当社では過去最大ともいえるビッグプロジェクトに対し、放送の成功だけでなく、国立競技場のフルスタジアム化、公式マスコット&ビジュアル制作など大会全体の成功に大きくコミットし、配信・グッズ・イベントなどLTV(Life Time Value/顧客生涯価値)の最大化という側面でも成果をあげられたことは今後に向けて大きな財産となりました。

スポーツ局の枠を超え、社内全体がこのビッグプロジェクトに一丸となって取り組めたこと、また社内だけでなく大会運営組織、東京都、各ステークホルダーら社外との綿密な連携が成功の大きな要因となりました。

昨今、視聴環境が目まぐるしく変わる中であらためて、テレビの底力、そして何よりライブスポーツの爆発力を見せられたことは、今後のスポーツ中継のあり方に一石を投じる機会となったのではないでしょうか。
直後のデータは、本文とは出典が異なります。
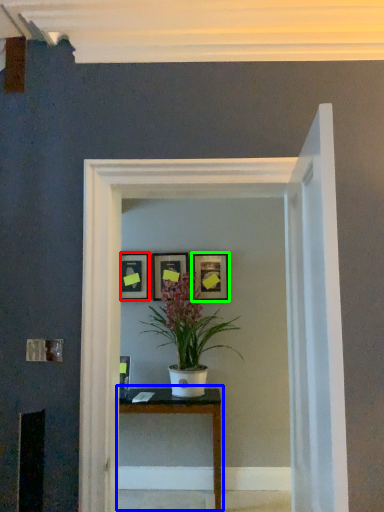 Question: Considering the real-world distances, which object is closest to picture frame (highlighted by a red box)? table (highlighted by a blue box) or picture frame (highlighted by a green box).

Choices:
 (A) table
 (B) picture frame

Answer: (B) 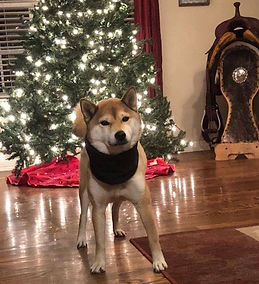 Locate an element on the screen. The width and height of the screenshot is (259, 284). wall is located at coordinates (182, 86). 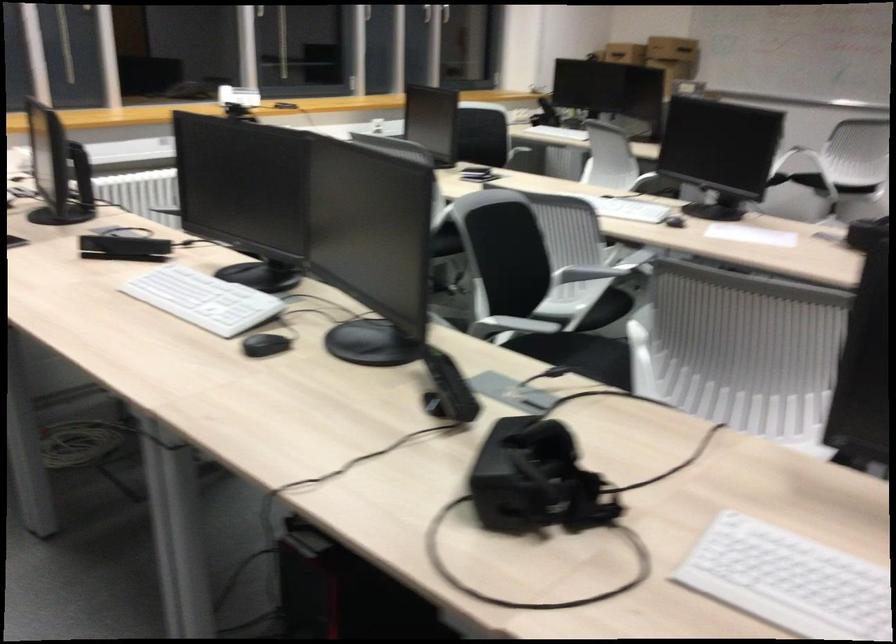 Where would you lift the white webcam? Please return your answer as a coordinate pair (x, y).

(238, 96)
今回生まれた社会全体の「陸上への熱」を絶やさないため、社内外で連携を図り、獲得したムーブメントを持続させることが使命であると感じています。


¹ 東京2025世界陸上財団は、「第20回世界陸上競技選手権大会」(東京2025世界陸上競技選手権大会/「東京2025世界陸上」)の大会運営組織として、2023年7月4日に設立された。